Shigeki Ono
   Department   Kawasaki Medical School  Kawasaki Medical School, Department of Neurosurgery 2,
   Position   Professor
Article types 原著
Language English
Peer review Non peer reviewed
Title The vasorelaxation of cerebral arteries by carbon monoxide
Journal Formal name:Experimental biology and medicine (Maywood, N.J.)

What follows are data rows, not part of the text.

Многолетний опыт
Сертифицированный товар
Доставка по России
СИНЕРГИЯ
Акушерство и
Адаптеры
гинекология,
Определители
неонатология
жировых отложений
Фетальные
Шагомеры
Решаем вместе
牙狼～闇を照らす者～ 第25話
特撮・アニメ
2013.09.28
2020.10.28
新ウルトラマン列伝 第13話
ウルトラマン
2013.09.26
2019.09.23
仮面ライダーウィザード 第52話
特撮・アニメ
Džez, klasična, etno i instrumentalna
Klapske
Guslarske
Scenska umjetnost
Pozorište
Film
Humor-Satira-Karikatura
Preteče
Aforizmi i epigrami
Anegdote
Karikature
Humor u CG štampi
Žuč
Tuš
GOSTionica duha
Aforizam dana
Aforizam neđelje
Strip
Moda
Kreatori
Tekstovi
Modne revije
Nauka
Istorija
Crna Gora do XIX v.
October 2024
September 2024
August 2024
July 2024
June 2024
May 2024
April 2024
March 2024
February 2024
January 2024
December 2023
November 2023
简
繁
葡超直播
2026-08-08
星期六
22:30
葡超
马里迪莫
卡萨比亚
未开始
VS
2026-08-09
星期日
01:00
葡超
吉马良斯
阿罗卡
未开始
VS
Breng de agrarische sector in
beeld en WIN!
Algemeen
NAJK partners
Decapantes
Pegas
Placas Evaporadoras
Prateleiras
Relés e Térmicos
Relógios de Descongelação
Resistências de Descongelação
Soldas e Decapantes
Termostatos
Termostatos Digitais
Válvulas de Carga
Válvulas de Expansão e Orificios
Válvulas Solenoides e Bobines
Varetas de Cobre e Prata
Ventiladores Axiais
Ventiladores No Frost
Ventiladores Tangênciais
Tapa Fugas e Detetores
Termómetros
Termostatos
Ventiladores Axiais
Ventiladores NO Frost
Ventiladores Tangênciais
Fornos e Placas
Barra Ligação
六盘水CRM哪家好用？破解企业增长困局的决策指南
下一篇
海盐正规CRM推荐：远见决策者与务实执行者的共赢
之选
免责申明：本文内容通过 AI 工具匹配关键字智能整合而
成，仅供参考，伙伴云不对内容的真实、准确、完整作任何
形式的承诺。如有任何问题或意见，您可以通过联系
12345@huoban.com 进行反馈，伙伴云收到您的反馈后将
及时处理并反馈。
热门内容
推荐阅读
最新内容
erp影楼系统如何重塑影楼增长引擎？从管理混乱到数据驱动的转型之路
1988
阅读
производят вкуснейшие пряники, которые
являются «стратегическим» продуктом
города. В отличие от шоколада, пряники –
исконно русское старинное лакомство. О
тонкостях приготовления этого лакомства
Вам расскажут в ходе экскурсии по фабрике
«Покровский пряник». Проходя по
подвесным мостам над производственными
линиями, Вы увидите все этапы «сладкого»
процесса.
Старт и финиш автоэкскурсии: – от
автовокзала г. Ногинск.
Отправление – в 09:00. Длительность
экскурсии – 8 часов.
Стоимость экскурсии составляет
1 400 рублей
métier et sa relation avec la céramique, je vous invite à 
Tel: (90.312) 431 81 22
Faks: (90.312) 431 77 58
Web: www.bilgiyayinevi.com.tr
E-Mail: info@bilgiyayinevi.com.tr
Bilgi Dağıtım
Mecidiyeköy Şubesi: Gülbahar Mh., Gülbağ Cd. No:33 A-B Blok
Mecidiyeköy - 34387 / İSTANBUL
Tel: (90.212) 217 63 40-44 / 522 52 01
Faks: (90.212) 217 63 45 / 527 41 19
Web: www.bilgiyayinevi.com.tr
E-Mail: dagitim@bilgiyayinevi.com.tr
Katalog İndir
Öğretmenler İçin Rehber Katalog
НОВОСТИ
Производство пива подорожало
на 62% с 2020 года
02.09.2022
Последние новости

Abbreviation:Exp Biol Med (Maywood)
ISSN code:15353702/15353699
Volume, Issue, Page 226(9),pp.860-865
Author and coauthor Komuro T, Borsody MK, Ono S, Marton LS, Weir BK, Zhang ZD, Paik E, Macdonald RL.
Publication date 2001/10
Summary Carbon monoxide (CO) is known to increase cerebral blood flow, but the effect of CO on the vascular tone of large cerebral arteries is uncertain. We tested whether CO affects cerebral artery tone by measuring tension generated by ex vivo segments of dog basilar artery upon exposure to CO. In cerebral artery segments contracted with either KCl or prostaglandin F(2alpha), CO caused a concentration-related relaxation beginning with a concentration of 57 microM. Relaxation did not occur if CO was administered in the presence of bubbling carboxygen (95% O(2):5% CO(2)), which reduces greater than 99% of CO from the solution. Furthermore, the CO-induced relaxation of cerebral artery segments was reduced in the presence of the guanylyl cyclase inhibitor 1H-[1,2,4]oxadiazolo[4,3-a]quinoxalin-1-one (ODQ, 10 microM)or the potassium channel blocker tetraethylammonium (TEA, 1 mM). Neither ODQ nor TEA completely eliminated the relaxation caused by CO and there was no additive effect if ODQ and TEA were administered together. These results suggest that cerebral arteries are directly relaxed by CO and that this relaxation depends upon the activation of guanylyl cyclase and the opening of potassium channels.